Scientists unveil more diverse, accurate draft of human genome
Shoppers crowd a market at Ashon, one of the busiest marketplaces in the country, during Tihar festival, in Kathmandu, Nepal, Nov. 13, 2020. (Reuters Photo)


Scientists have recently unveiled the first draft of a new accounting of the human genome, which improves on its predecessor by being a more diverse and accurate DNA blueprint for our species that they hope will help shed light on a range of issues, most importantly in identifying genetic underpinnings of diseases and new ways to treat them.

This "pangenome" achievement was announced two decades after the first sequencing of the human genome, a feat that transformed biomedical research by giving scientists a reference map to analyze DNA for clues about disease-related mutations.
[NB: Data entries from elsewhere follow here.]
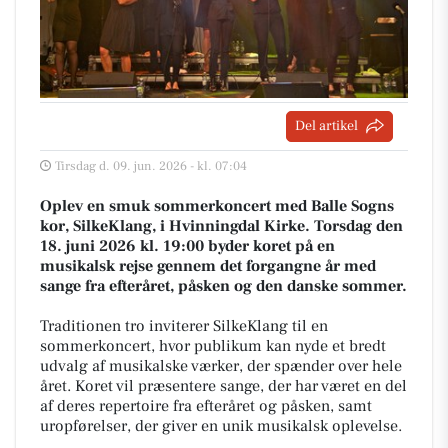
Del artikel
Tirsdag d. 09. jun. 2026 - kl. 07:04
Oplev en smuk sommerkoncert med Balle Sogns
kor, SilkeKlang, i Hvinningdal Kirke. Torsdag den
18. juni 2026 kl. 19:00 byder koret på en
musikalsk rejse gennem det forgangne år med
sange fra efteråret, påsken og den danske sommer.
Traditionen tro inviterer SilkeKlang til en
sommerkoncert, hvor publikum kan nyde et bredt
udvalg af musikalske værker, der spænder over hele
året. Koret vil præsentere sange, der har været en del
af deres repertoire fra efteråret og påsken, samt
uropførelser, der giver en unik musikalsk oplevelse.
The new genome rundown may help clarify the contribution of genetic variation to health and disease, improve genetic testing, and guide drug discovery.

It could be of particular value in understanding neurodevelopmental disorders such as schizophrenia, autism, macrocephaly, and microcephaly, as well as drug metabolism.
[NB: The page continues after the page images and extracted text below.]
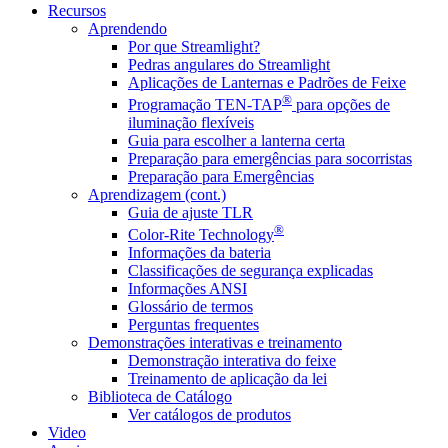
Recursos
Aprendendo
Por que Streamlight?
Pedras angulares do Streamlight
Aplicações de Lanternas e Padrões de Feixe
®
Programação TEN-TAP
para opções de
iluminação flexíveis
Guia para escolher a lanterna certa
Preparação para emergências para socorristas
Preparação para Emergências
Aprendizagem (cont.)
Guia de ajuste TLR
®
Color-Rite Technology
Informações da bateria
Classificações de segurança explicadas
Informações ANSI
Glossário de termos
Perguntas frequentes
Demonstrações interativas e treinamento
Demonstração interativa do feixe
Treinamento de aplicação da lei
Biblioteca de Catálogo
Ver catálogos de produtos
Video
The work, led by the international Human Pangenome Reference Consortium of scientists funded by the United States government's National Human Genome Research Institute (NHGRI), essentially was a reboot of the prior effort and solved a key deficiency – a failure to represent the genetic variations present among the world's 8 billion people.
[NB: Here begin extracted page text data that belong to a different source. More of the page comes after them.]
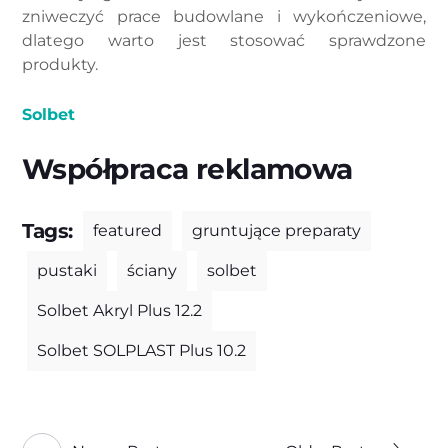
zniweczyć prace budowlane i wykończeniowe,
dlatego warto jest stosować sprawdzone
produkty.
Solbet
Współpraca reklamowa
Tags:
featured
gruntujące preparaty
pustaki
ściany
solbet
Solbet Akryl Plus 12.2
Solbet SOLPLAST Plus 10.2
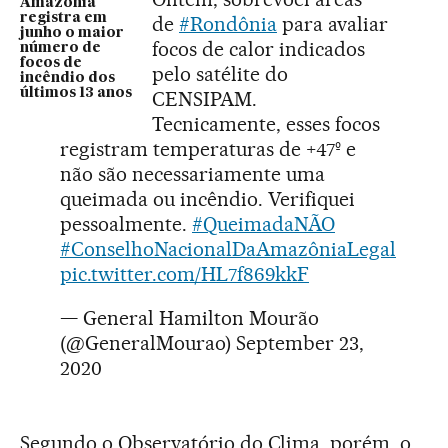
Amazônia
registra em
de
#Rondônia
para avaliar
junho o maior
focos de calor indicados
número de
focos de
pelo satélite do
incêndio dos
últimos 13 anos
CENSIPAM.
Tecnicamente, esses focos
registram temperaturas de +47º e
não são necessariamente uma
queimada ou incêndio. Verifiquei
pessoalmente.
#QueimadaNÃO
#ConselhoNacionalDaAmazôniaLegal
pic.twitter.com/HL7f869kkF
— General Hamilton Mourão
(@GeneralMourao)
September 23,
2020
Segundo o Observatório do Clima, porém, o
The previous work had significant gaps and was based largely on a single person's DNA. The new work is a collection of nearly perfect genome assemblies for 47 people of diverse ancestries and an alignment of those individual genomes to show which parts match and which differ. Calling this a first draft, the researchers intend to increase the number of people reflected in the data to 350 by mid-2024.

"A pangenome is not just one reference genome, but a whole collection of diverse genomes. By comparing those genomes we can then build a map of not just one individual, but a whole population of variation," said University of California, Santa Cruz genomicist Benedict Paten, co-leader of the consortium and senior author of the main research paper published in the journal Nature.

This collection comprised genomes of people including those of African, East Asian, South Asian, European, North American, South American, and Caribbean ancestry, though not yet Oceania.

"Bottom line – what we're doing is retooling genomics to create a diverse, inclusive representation of human variation as the fundamental reference structure, and so mitigating bias. This is important if we want our research to benefit everyone equally," Paten said.

A genome is an organism's genetic blueprint – in this case, a human – and contains the information needed for development and growth. However, each person's genome varies slightly – about 0.4% on average – from other people.

These genetic differences can shed light on a person's health, help diagnose disease, craft treatments and forecast medical outcomes.

"By building very high quality, almost complete references we're getting a better picture of how some of the most complex regions of the genome vary. Until now, the composition of these fast-evolving regions has been largely invisible to us," Paten said.

Researchers in 2003 unveiled what was billed as the complete sequence of the human genome, though about 8% of it had not been fully deciphered. That reference genome was a mosaic drawn from about 20 people, including 70% from one individual of mixed European and African ancestry. The first complete human genome, based on a single European individual, was published a last year after scientists filled in the gaps.

"Human ancestry is incredibly complex, and we're all related to each other through our common history," said Ira Hall, director of the Yale Center for Genomic Health and one of the research leaders.

"And so by sampling broadly across the genetic tree of humanity, it benefits everybody. Even if some specific group isn't explicitly included, it still is representing our common origins and provides common benefits."

The cost of supporting the consortium will be about $40 million over five years, NHGRI said, less than the multibillion-dollar expenditure for the 2003 genome project thanks to technological advances.